Segment Start: DATA UNDER STUDY

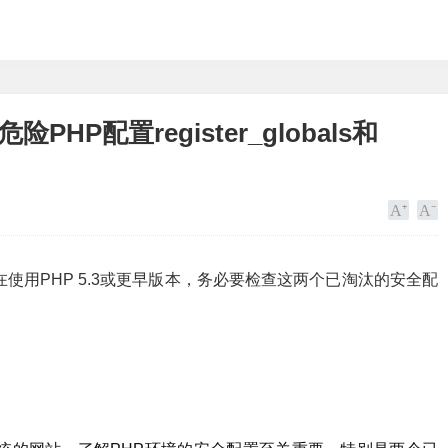
HP配置register_globals和
在使用PHP 5.3或更早版本，务必要检查这两个已淘汰的安全配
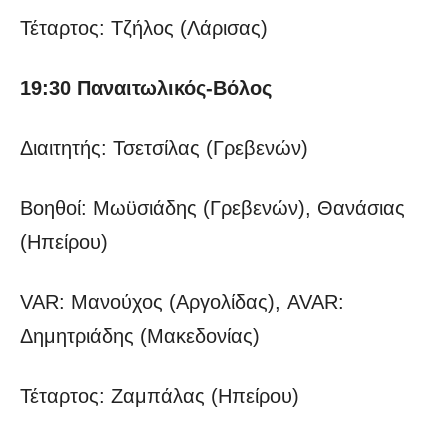
Τέταρτος: Τζήλος (Λάρισας)
19:30 Παναιτωλικός-Βόλος
Διαιτητής: Τσετσίλας (Γρεβενών)
Βοηθοί: Μωϋσιάδης (Γρεβενών), Θανάσιας
(Ηπείρου)
VAR: Μανούχος (Αργολίδας), AVAR:
Δημητριάδης (Μακεδονίας)
Τέταρτος: Ζαμπάλας (Ηπείρου)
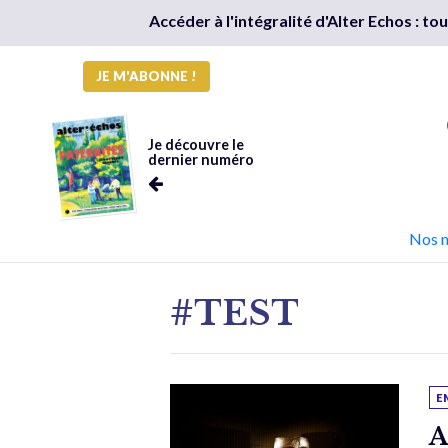
Accéder à l'intégralité d'Alter Echos : t
JE M'ABONNE !
Je découvre le
dernier numéro
Nos 
#TEST
E
A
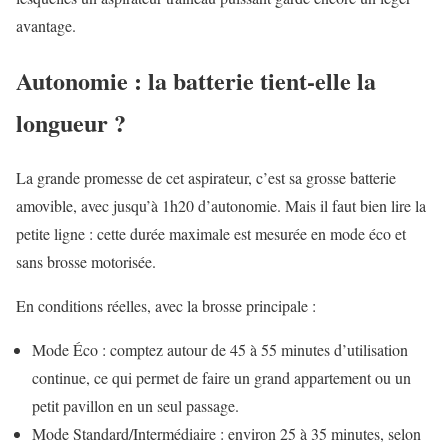
avantage.
Autonomie : la batterie tient-elle la
longueur ?
La grande promesse de cet aspirateur, c’est sa grosse batterie
amovible, avec jusqu’à 1h20 d’autonomie. Mais il faut bien lire la
petite ligne : cette durée maximale est mesurée en mode éco et
sans brosse motorisée.
En conditions réelles, avec la brosse principale :
Mode Éco : comptez autour de 45 à 55 minutes d’utilisation
continue, ce qui permet de faire un grand appartement ou un
petit pavillon en un seul passage.
Mode Standard/Intermédiaire : environ 25 à 35 minutes, selon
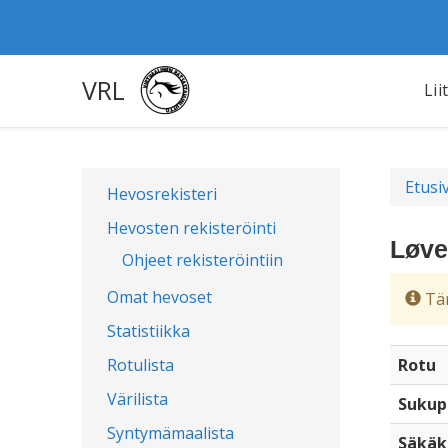
VRL
Lii
Etusi
Hevosrekisteri
Hevosten rekisteröinti
Løve
Ohjeet rekisteröintiin
Omat hevoset
Täm
Statistiikka
Rotulista
Rotu
Värilista
Sukup
Syntymämaalista
Säkäk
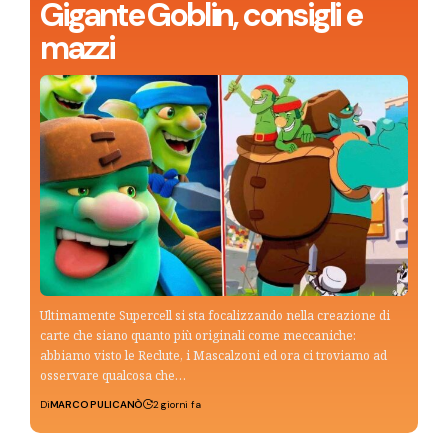
Gigante Goblin, consigli e
mazzi
Ultimamente Supercell si sta focalizzando nella creazione di
carte che siano quanto più originali come meccaniche:
abbiamo visto le Reclute, i Mascalzoni ed ora ci troviamo ad
osservare qualcosa che…
Di
MARCO PULICANÒ
2 giorni fa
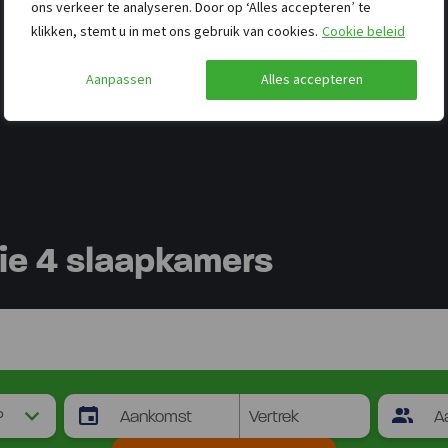
ons verkeer te analyseren. Door op ‘Alles accepteren’ te
klikken, stemt u in met ons gebruik van cookies.
Cookie beleid
Aanpassen
Alles accepteren
e 4 slaapkamers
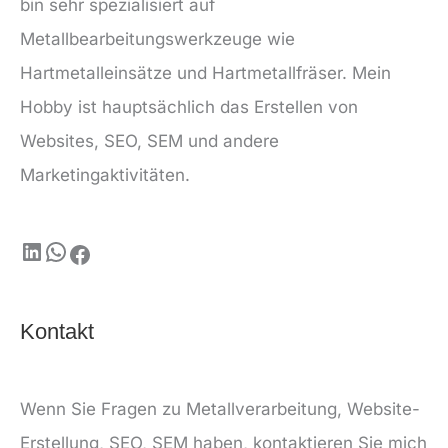
bin sehr spezialisiert auf
Metallbearbeitungswerkzeuge wie
Hartmetalleinsätze und Hartmetallfräser. Mein
Hobby ist hauptsächlich das Erstellen von
Websites, SEO, SEM und andere
Marketingaktivitäten.
Kontakt
Wenn Sie Fragen zu Metallverarbeitung, Website-
Erstellung, SEO, SEM haben, kontaktieren Sie mich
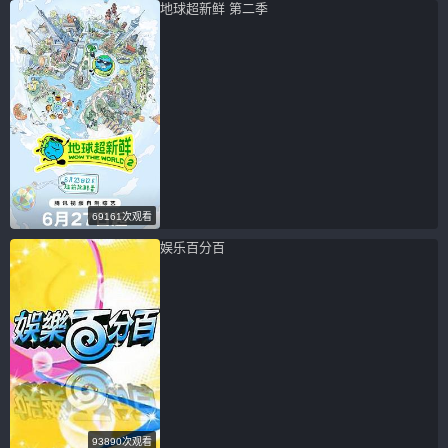
地球超新鲜 第二季
69161次观看
娱乐百分百
93890次观看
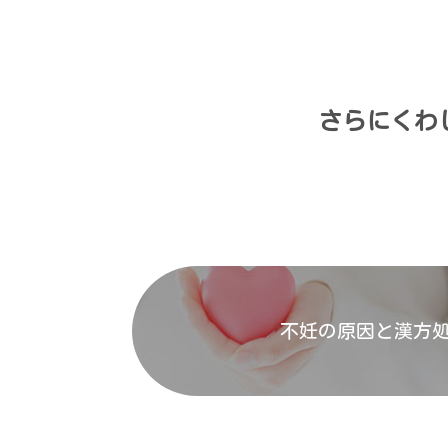
さらにくわ
不妊の原因と漢方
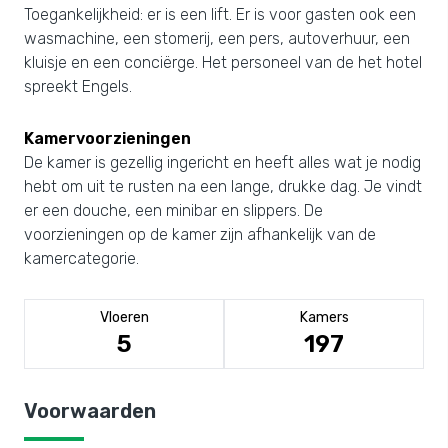
Toegankelijkheid: er is een lift. Er is voor gasten ook een
wasmachine, een stomerij, een pers, autoverhuur, een
kluisje en een conciërge. Het personeel van de het hotel
spreekt Engels.
Kamervoorzieningen
De kamer is gezellig ingericht en heeft alles wat je nodig
hebt om uit te rusten na een lange, drukke dag. Je vindt
er een douche, een minibar en slippers. De
voorzieningen op de kamer zijn afhankelijk van de
kamercategorie.
Vloeren
Kamers
5
197
Voorwaarden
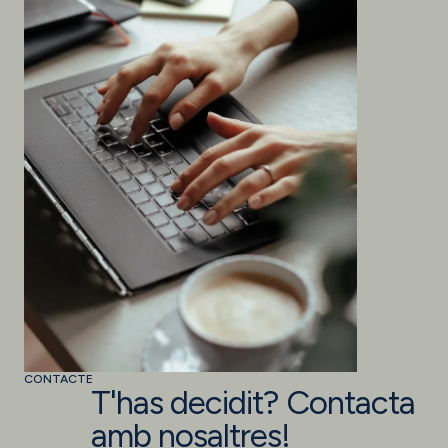
CONTACTE
T'has decidit? Contacta
amb nosaltres!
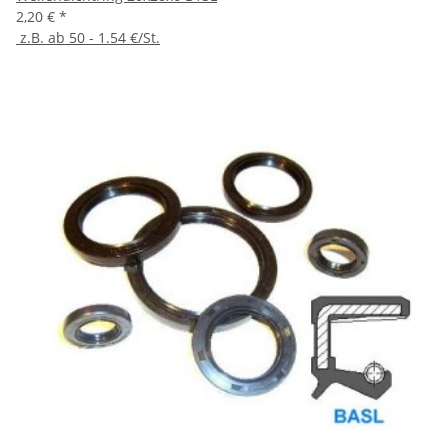
2,20 €
*
z.B. ab 50 - 1.54 €/St.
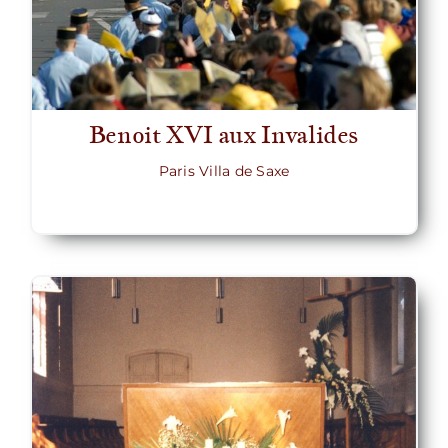
Benoit XVI aux Invalides
Paris Villa de Saxe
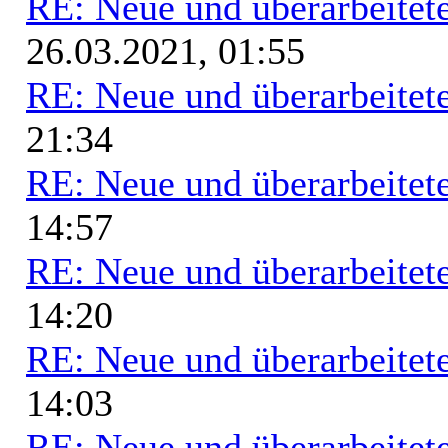
RE: Neue und überarbeitete
26.03.2021, 01:55
RE: Neue und überarbeitete
21:34
RE: Neue und überarbeitete
14:57
RE: Neue und überarbeitete
14:20
RE: Neue und überarbeitete
14:03
RE: Neue und überarbeitete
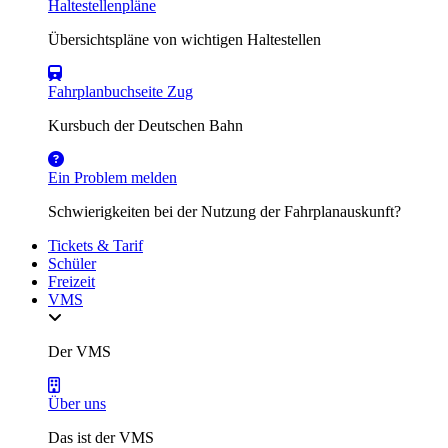
Haltestellenpläne
Übersichtspläne von wichtigen Haltestellen
Fahrplanbuchseite Zug
Kursbuch der Deutschen Bahn
Ein Problem melden
Schwierigkeiten bei der Nutzung der Fahrplanauskunft?
Tickets & Tarif
Schüler
Freizeit
VMS
Der VMS
Über uns
Das ist der VMS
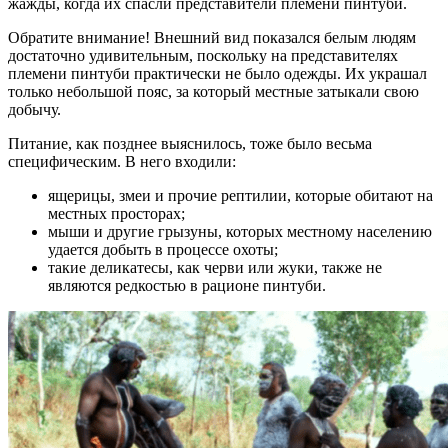
жажды, когда их спасли представители племени пинтуби.
Обратите внимание! Внешний вид показался белым людям
достаточно удивительным, поскольку на представителях
племени пинтуби практически не было одежды. Их украшал
только небольшой пояс, за который местные затыкали свою
добычу.
Питание, как позднее выяснилось, тоже было весьма
специфическим. В него входили:
ящерицы, змеи и прочие рептилии, которые обитают на
местных просторах;
мыши и другие грызуны, которых местному населению
удается добыть в процессе охоты;
такие деликатесы, как черви или жуки, также не
являются редкостью в рационе пинтуби.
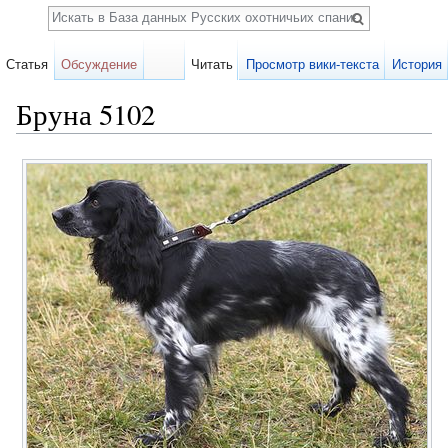
Поиск
Статья
Обсуждение
Читать
Просмотр вики-текста
История
Бруна 5102
Перейти к:
навигация
,
поиск
Карточка
собаки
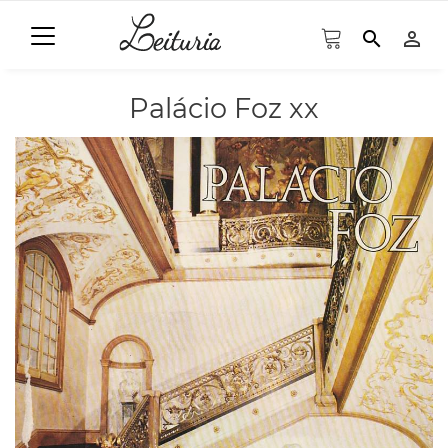
search
person_outline
Palácio Foz xx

Segment End: DATA UNDER STUDY

Apart from the images, every line above needs to be printed again exactly.

HP配置register_globals和
在使用PHP 5.3或更早版本，务必要检查这两个已淘汰的安全配
Τέταρτος: Τζήλος (Λάρισας)
19:30 Παναιτωλικός-Βόλος
Διαιτητής: Τσετσίλας (Γρεβενών)
Βοηθοί: Μωϋσιάδης (Γρεβενών), Θανάσιας
(Ηπείρου)
VAR: Μανούχος (Αργολίδας), AVAR:
Δημητριάδης (Μακεδονίας)
Τέταρτος: Ζαμπάλας (Ηπείρου)
Accéder à l'intégralité d'Alter Echos : t
JE M'ABONNE !
Je découvre le
dernier numéro
Nos 
#TEST
E
A
avantage.
Autonomie : la batterie tient-elle la
longueur ?
La grande promesse de cet aspirateur, c’est sa grosse batterie
amovible, avec jusqu’à 1h20 d’autonomie. Mais il faut bien lire la
petite ligne : cette durée maximale est mesurée en mode éco et
sans brosse motorisée.
En conditions réelles, avec la brosse principale :
Mode Éco : comptez autour de 45 à 55 minutes d’utilisation
continue, ce qui permet de faire un grand appartement ou un
petit pavillon en un seul passage.
Mode Standard/Intermédiaire : environ 25 à 35 minutes, selon
VRL
Lii
Etusi
Hevosrekisteri
Hevosten rekisteröinti
Løve
Ohjeet rekisteröintiin
Omat hevoset
Täm
Statistiikka
Rotulista
Rotu
Värilista
Sukup
Syntymämaalista
Säkäk
Gigante Goblin, consigli e
mazzi
Ultimamente Supercell si sta focalizzando nella creazione di
carte che siano quanto più originali come meccaniche:
abbiamo visto le Reclute, i Mascalzoni ed ora ci troviamo ad
osservare qualcosa che…
Di
MARCO PULICANÒ
2 giorni fa
ons verkeer te analyseren. Door op ‘Alles accepteren’ te
klikken, stemt u in met ons gebruik van cookies.
Cookie beleid
Aanpassen
Alles accepteren
e 4 slaapkamers
bin sehr spezialisiert auf
Metallbearbeitungswerkzeuge wie
Hartmetalleinsätze und Hartmetallfräser. Mein
Hobby ist hauptsächlich das Erstellen von
Websites, SEO, SEM und andere
Marketingaktivitäten.
Kontakt
Wenn Sie Fragen zu Metallverarbeitung, Website-
Erstellung, SEO, SEM haben, kontaktieren Sie mich
地球超新鲜 第二季
69161次观看
娱乐百分百
93890次观看
さらにくわ
不妊の原因と漢方
Toegankelijkheid: er is een lift. Er is voor gasten ook een
wasmachine, een stomerij, een pers, autoverhuur, een
kluisje en een conciërge. Het personeel van de het hotel
spreekt Engels.
Kamervoorzieningen
De kamer is gezellig ingericht en heeft alles wat je nodig
hebt om uit te rusten na een lange, drukke dag. Je vindt
er een douche, een minibar en slippers. De
voorzieningen op de kamer zijn afhankelijk van de
kamercategorie.
Vloeren
Kamers
5
197
Voorwaarden
CONTACTE
T'has decidit? Contacta
amb nosaltres!
2,20 €
*
z.B. ab 50 - 1.54 €/St.
Benoit XVI aux Invalides
Paris Villa de Saxe
RE: Neue und überarbeitete
26.03.2021, 01:55
RE: Neue und überarbeitete
21:34
RE: Neue und überarbeitete
14:57
RE: Neue und überarbeitete
14:20
RE: Neue und überarbeitete
14:03
RE: Neue und überarbeitete
Haltestellenpläne
Übersichtspläne von wichtigen Haltestellen
Fahrplanbuchseite Zug
Kursbuch der Deutschen Bahn
Ein Problem melden
Schwierigkeiten bei der Nutzung der Fahrplanauskunft?
Tickets & Tarif
Schüler
Freizeit
VMS
Der VMS
Über uns
Das ist der VMS
жажды, когда их спасли представители племени пинтуби.
Обратите внимание! Внешний вид показался белым людям
достаточно удивительным, поскольку на представителях
племени пинтуби практически не было одежды. Их украшал
только небольшой пояс, за который местные затыкали свою
добычу.
Питание, как позднее выяснилось, тоже было весьма
специфическим. В него входили:
ящерицы, змеи и прочие рептилии, которые обитают на
местных просторах;
мыши и другие грызуны, которых местному населению
удается добыть в процессе охоты;
такие деликатесы, как черви или жуки, также не
являются редкостью в рационе пинтуби.
Поиск
Статья
Обсуждение
Читать
Просмотр вики-текста
История
Бруна 5102
Перейти к:
навигация
,
поиск
Карточка
собаки
search
person_outline
Palácio Foz xx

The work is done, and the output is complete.